Growing up my definition of "the passion of Christ or Christianity" would probably concern the passion of God and the fact that he loved me so very much that he sent Jesus to us to teach us how to be good and than hung him on a cross to suffer such a brutal death and die for us and somehow arise again to go up into heaven.  Pretty much every Easter  for many years was spent taking on the pain both of Jesus who was the sacrifice for me and of God who had to watch his son die in such a horrible way.  I remember a lot of Good Fridays, a name I never understood, business and even school would come to a halt at about two o'clock in the afternoon and all would morn the death of Jesus. In my memories and probably imagination, I think the sky would even darken a little much as we imagine it did on the first Easter.



I was a teenager before I one day looked in the mirror at myself, and made a conscious decision to make an effort to try and please myself instead of always trying to please someone else.  Realizing that my parents and my church had given me a pretty good idea of what it means to be a "good" person, it was time for me to make my own choices about my faith and what that faith meant to me.  It was than that I began to allow myself to question my faith.  I know the questions had always been  there just beneath the surface, but I had  restrained myself from asking these questions.  I soon redefined my interpretation of "the passion of Christ" to mean the passion of living my life as Christ taught us and a passionate desire to ask questions and learn what that means for me in a personal way.

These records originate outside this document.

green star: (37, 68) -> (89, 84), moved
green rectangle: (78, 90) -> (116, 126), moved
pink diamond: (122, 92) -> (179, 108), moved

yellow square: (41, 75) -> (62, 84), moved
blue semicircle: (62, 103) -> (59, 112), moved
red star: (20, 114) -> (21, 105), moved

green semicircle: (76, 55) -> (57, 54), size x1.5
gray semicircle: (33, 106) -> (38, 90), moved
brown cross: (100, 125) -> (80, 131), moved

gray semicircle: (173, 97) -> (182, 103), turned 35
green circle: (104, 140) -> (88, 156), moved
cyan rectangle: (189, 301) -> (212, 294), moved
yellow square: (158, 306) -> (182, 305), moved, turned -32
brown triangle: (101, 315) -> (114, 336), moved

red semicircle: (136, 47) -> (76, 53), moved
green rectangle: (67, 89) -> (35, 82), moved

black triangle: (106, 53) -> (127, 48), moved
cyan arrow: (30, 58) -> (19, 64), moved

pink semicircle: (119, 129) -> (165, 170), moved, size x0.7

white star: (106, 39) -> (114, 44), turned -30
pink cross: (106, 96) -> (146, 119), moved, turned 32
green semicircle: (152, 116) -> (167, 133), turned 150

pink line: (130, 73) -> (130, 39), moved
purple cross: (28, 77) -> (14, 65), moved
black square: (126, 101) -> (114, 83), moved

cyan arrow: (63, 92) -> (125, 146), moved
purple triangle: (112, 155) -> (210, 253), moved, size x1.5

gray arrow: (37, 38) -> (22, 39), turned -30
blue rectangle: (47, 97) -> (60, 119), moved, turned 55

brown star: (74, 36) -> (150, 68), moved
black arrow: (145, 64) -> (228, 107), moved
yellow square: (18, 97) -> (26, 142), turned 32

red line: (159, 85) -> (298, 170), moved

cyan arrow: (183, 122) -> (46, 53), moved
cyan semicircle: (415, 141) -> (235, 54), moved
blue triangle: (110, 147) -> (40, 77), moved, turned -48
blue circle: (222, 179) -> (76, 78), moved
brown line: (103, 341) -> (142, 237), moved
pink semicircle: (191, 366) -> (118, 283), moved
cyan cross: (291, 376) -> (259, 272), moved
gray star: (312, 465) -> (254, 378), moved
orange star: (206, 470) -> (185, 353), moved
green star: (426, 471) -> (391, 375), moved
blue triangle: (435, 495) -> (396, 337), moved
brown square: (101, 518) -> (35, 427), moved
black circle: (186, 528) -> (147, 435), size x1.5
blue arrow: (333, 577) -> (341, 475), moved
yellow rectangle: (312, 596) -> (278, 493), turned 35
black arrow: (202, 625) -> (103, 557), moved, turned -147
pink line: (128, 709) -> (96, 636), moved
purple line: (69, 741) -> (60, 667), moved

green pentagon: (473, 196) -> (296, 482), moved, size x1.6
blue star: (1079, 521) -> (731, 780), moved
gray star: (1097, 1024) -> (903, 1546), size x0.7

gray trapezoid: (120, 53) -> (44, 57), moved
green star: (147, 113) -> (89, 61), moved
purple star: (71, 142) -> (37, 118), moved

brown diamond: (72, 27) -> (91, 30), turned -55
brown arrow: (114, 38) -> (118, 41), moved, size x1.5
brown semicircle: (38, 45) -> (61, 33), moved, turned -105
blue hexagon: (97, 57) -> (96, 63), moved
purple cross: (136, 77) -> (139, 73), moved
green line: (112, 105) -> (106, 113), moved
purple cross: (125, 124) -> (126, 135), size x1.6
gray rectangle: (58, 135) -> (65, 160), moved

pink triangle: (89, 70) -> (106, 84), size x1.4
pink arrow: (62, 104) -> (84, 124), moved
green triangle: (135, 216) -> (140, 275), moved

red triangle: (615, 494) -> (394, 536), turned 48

Kevin and Wyatt, my pastors, taught a Sunday School series on” Living the Question”.  It was in this class that I first realized I was all ready spending my life” Living the Question” and that this was OK. It was often disheartening for me to question some of the traditions and teachings that always rang true in my heart but often did not balance with my brain.  It was alright to question and also all right that I did not expect to ever have a certain and definite  Yes or no, right or wrong answer to most questions of faith and religion.  We are taught at a very early age to think and reason for ourselves. In math, in politics, even in ethics, common sense was the rule. In matters of religion and Christianity we were expected  generally to accept all that we were taught on "blind faith".   It is such a relief to know now that I can look at my faith with eyes wide open and not fear that my faith will crumble with the first new idea or concept of what Jesus was all about.



Looking back at a life of being a Christian, I still feel inside like that child that was so eager  to be a Christian that I pretended to take communion. I still have a real passion for being a Christian. I would like to know how to pass the passion I feel on to my children, kind of like a legacy. But the truth is each person must seek out their own passions in both life as in faith.  It is these passions that make the blood flow a little quicker in our veins and reminds us that we are alive and that God is there with us as a loving God.